TASK STATEMENT: Without copying any picture, transcribe exactly the lines of the data below from the one containing "Mastercard 🅿️ PayPal" through the one containing "Your Trusted".

INPUT:
/---
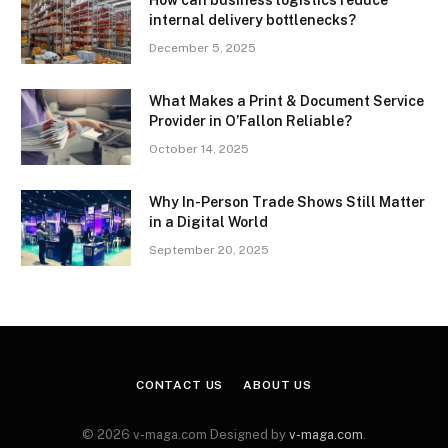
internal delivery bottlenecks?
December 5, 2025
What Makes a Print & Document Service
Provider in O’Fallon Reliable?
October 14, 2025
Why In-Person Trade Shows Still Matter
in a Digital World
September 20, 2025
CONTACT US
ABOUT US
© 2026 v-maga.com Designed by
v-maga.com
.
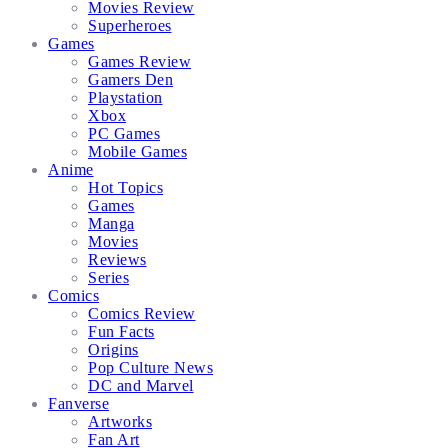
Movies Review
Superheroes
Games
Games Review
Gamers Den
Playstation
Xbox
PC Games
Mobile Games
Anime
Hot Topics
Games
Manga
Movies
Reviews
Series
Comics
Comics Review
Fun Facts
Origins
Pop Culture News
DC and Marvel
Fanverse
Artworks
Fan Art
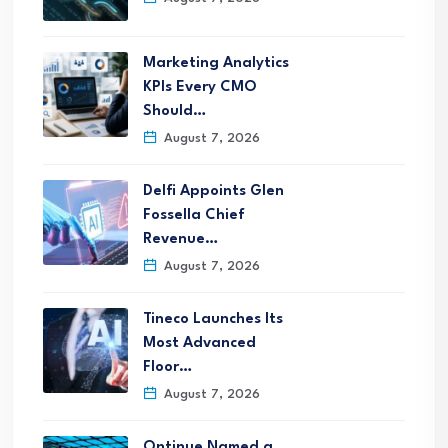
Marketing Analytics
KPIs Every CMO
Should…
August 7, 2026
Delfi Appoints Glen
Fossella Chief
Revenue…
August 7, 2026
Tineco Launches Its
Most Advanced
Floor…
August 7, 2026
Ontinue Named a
\---
/---
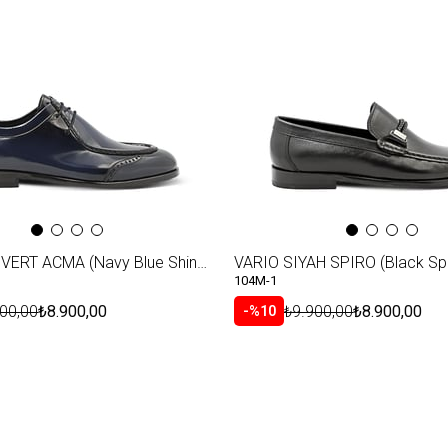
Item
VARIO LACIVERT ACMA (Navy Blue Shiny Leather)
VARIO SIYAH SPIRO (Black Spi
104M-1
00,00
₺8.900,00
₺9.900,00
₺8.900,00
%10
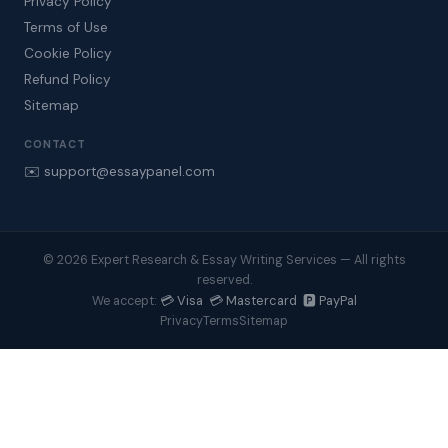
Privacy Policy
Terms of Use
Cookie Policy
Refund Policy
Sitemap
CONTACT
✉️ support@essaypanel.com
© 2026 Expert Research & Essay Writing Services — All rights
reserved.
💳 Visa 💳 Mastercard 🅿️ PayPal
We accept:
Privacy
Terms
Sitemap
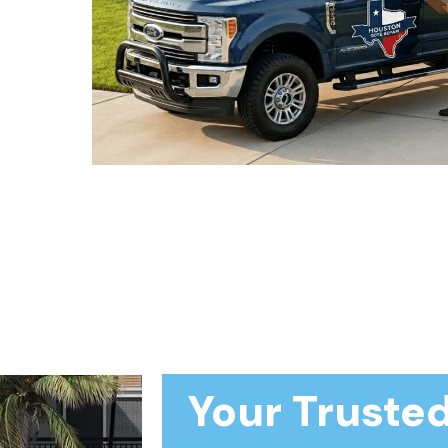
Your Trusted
\---
/---
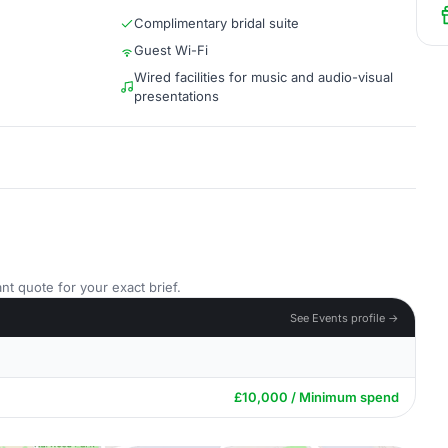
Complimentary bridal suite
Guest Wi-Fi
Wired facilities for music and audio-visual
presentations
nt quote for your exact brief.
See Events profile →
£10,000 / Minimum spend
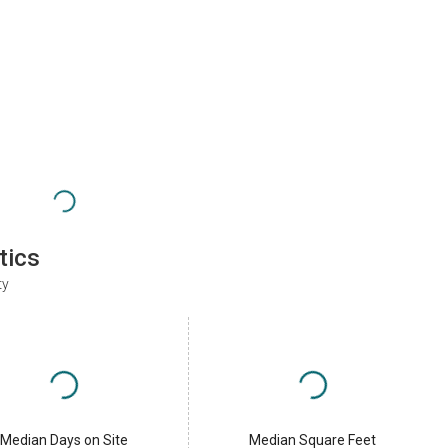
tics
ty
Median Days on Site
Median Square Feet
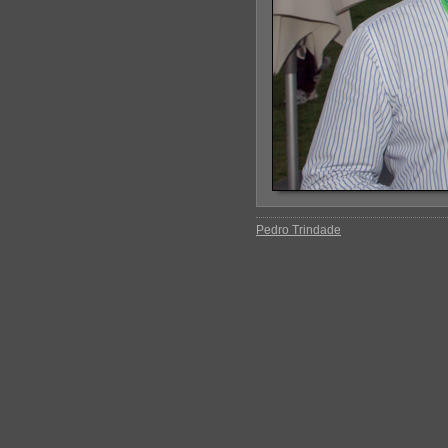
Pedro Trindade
\---
ANSWER:
💳 Visa 💳 Mastercard 🅿️ PayPal
We accept:
Privacy
Terms
Sitemap
Your Trusted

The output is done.